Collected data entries
========

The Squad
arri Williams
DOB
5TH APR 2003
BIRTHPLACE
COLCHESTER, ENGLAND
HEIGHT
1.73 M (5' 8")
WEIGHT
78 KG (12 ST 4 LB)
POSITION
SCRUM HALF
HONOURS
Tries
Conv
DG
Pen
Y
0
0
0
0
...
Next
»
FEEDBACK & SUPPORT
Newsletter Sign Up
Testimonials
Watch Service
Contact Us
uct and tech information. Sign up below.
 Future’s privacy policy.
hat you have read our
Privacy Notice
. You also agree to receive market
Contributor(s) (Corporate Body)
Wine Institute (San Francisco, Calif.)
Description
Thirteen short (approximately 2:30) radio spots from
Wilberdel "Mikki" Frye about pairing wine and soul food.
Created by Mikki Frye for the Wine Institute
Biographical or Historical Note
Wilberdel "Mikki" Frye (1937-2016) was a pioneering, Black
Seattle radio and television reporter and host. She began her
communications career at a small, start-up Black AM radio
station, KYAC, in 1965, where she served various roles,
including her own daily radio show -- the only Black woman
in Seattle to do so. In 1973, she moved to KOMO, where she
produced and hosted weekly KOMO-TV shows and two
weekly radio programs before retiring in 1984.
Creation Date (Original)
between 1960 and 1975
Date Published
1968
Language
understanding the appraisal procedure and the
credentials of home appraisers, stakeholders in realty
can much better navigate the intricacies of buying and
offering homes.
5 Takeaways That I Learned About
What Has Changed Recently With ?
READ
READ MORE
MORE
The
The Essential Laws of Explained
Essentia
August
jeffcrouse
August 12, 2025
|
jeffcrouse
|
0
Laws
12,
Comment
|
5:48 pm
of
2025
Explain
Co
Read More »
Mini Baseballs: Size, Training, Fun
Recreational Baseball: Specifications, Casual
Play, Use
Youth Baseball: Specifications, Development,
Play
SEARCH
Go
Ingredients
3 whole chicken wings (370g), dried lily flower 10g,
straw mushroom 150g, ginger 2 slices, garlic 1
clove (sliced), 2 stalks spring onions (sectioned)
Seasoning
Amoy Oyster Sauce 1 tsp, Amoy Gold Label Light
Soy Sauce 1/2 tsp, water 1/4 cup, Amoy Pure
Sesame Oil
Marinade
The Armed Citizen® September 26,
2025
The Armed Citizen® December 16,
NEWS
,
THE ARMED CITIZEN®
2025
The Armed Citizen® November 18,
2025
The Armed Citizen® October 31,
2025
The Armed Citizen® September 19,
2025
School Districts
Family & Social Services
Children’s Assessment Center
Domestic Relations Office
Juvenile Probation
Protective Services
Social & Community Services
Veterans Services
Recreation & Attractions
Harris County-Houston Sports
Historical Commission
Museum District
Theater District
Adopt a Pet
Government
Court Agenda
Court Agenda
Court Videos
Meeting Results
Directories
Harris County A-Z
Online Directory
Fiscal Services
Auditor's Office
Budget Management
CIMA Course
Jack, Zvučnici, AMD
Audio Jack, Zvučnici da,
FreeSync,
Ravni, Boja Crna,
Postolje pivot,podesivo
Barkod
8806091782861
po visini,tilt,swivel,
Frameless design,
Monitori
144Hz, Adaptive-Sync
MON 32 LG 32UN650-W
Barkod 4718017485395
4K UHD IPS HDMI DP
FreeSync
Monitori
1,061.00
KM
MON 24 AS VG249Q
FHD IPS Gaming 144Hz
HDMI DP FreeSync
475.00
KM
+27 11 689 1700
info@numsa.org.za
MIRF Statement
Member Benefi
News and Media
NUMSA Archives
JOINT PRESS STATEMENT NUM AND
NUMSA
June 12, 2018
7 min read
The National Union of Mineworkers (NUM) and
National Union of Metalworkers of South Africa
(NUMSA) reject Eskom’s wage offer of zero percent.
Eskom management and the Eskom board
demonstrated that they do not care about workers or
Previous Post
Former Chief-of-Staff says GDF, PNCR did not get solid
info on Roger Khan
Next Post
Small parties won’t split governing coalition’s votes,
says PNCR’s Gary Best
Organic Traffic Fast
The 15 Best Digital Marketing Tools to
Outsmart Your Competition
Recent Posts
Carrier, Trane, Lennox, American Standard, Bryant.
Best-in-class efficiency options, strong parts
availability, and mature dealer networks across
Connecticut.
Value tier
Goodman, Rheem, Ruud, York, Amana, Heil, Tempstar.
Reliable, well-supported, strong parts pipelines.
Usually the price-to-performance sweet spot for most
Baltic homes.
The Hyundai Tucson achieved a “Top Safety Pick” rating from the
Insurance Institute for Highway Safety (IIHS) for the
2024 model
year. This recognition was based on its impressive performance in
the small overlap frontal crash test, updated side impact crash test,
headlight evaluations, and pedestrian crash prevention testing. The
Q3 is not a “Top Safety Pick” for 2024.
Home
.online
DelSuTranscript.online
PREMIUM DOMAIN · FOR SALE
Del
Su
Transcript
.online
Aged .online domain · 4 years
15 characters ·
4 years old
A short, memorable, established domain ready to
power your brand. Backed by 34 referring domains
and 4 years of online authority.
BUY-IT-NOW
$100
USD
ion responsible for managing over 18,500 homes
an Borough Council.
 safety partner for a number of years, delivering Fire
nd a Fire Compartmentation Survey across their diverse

========

What to work on:
Starting with the first line of the records above, give back each line exactly until the line with "credentials of home" has been given as well.

Answer to the problem:
The Squad
arri Williams
DOB
5TH APR 2003
BIRTHPLACE
COLCHESTER, ENGLAND
HEIGHT
1.73 M (5' 8")
WEIGHT
78 KG (12 ST 4 LB)
POSITION
SCRUM HALF
HONOURS
Tries
Conv
DG
Pen
Y
0
0
0
0
...
Next
»
FEEDBACK & SUPPORT
Newsletter Sign Up
Testimonials
Watch Service
Contact Us
uct and tech information. Sign up below.
 Future’s privacy policy.
hat you have read our
Privacy Notice
. You also agree to receive market
Contributor(s) (Corporate Body)
Wine Institute (San Francisco, Calif.)
Description
Thirteen short (approximately 2:30) radio spots from
Wilberdel "Mikki" Frye about pairing wine and soul food.
Created by Mikki Frye for the Wine Institute
Biographical or Historical Note
Wilberdel "Mikki" Frye (1937-2016) was a pioneering, Black
Seattle radio and television reporter and host. She began her
communications career at a small, start-up Black AM radio
station, KYAC, in 1965, where she served various roles,
including her own daily radio show -- the only Black woman
in Seattle to do so. In 1973, she moved to KOMO, where she
produced and hosted weekly KOMO-TV shows and two
weekly radio programs before retiring in 1984.
Creation Date (Original)
between 1960 and 1975
Date Published
1968
Language
understanding the appraisal procedure and the
credentials of home appraisers, stakeholders in realty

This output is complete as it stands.